Не знаю, долго ли я так лежала, оцепенев от страха, с широко открытыми глазами (наверняка всего-то одну-две секунды), но когда ты позвал меня по имени, сперва один раз, потом другой, сон все ж таки начал отступать. Ландшафт вокруг постепенно как бы вырастал, так бывает, когда туман редеет и тролли снова становятся деревьями и пнями, а когда ты стал на коленки рядом со мной и я увидела, как твое большое, озабоченное лицо словно опускается ко мне (примерно так, по-моему, больной ребенок видит своего отца, когда тот склоняется над колыбелью пощупать ему лоб), то почти пришла в себя.

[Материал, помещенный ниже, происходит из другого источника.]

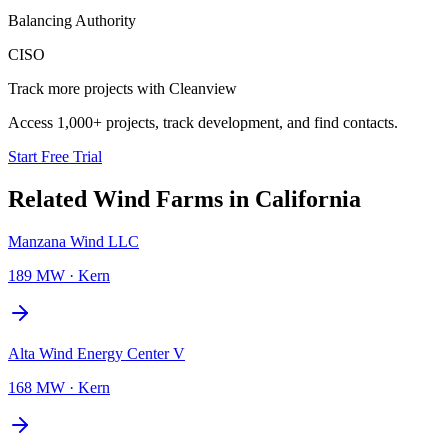
Balancing Authority
CISO
Track more projects with Cleanview
Access 1,000+ projects, track development, and find contacts.
Start Free Trial
Related
Wind Farms
in
California
Manzana Wind LLC
189 MW
·
Kern
Alta Wind Energy Center V
168 MW
·
Kern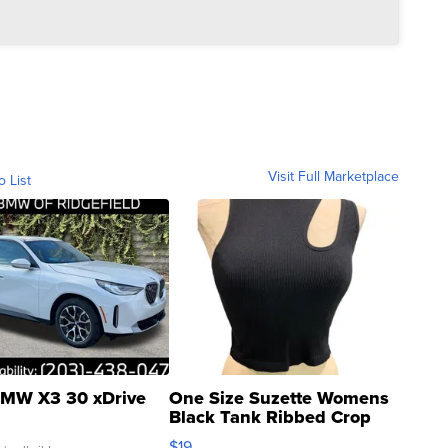
Visit Full Marketplace
o List
MW X3 30 xDrive
One Size Suzette Womens
Black Tank Ribbed Crop
Asymmetrical ...
$19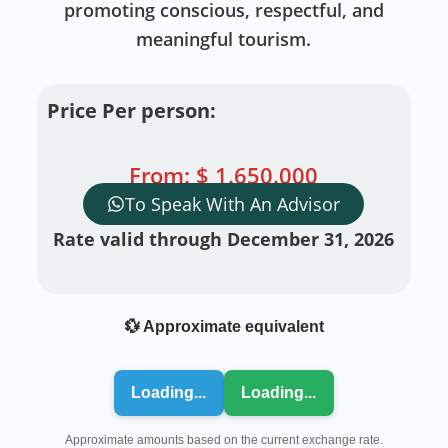
promoting conscious, respectful, and
meaningful tourism.
Price Per person:
From:
$
1.650.000
To Speak With An Advisor
Rate valid through December 31, 2026
💱 Approximate equivalent
Loading...
Loading...
Approximate amounts based on the current exchange rate.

Рассказывая тебе, какой мне привиделся сон и как я испугалась, я не выдержала и заплакала, но мало-помалу, вместе с ростом уверенности, что это был только сон, плач сменился смехом, и пока я сидела, вперемежку всхлипывая и смеясь, меня охватило ощущение, похожее на то, какое я испытала сразу после первой и удачной папиной операции, когда мы думали, что с ним все опять будет хорошо; страх и отчаяние, одолевавшие меня до и во время операции, еще не совсем ушли, а одновременно я чувствовала во всем моем существе неописуемую легкость и радость, и в этом промежуточном состоянии меня переполняли благодарность и сильное, чуть ли не хмельное стремление быть доброй и честной со всеми окружающими. И это еще не все. Помню, я твердо верила, что и мир, и человек по сути своей добры и что любовь сильнее всего остального.
Примерно так же я чувствовала себя и теперь, только с намного меньшей интенсивностью, разумеется, и когда мы вернулись в палатку и лежали там рядышком, каждый в своем спальнике, подложив руки под голову, я всем существом чувствовала, что люблю тебя и доверяю тебе, и потому была совершенно откровенна, причем, по-видимому, это передалось и тебе, ведь когда, продолжая разговор, я немного погодя сказала, что вообще не придаю значения тому, что у мамы был секс с многими мужчинами, ты заметил, что в любом случае лучше уж так, чем пытаться сбежать от собственной сексуальности, как поступала твоя мать.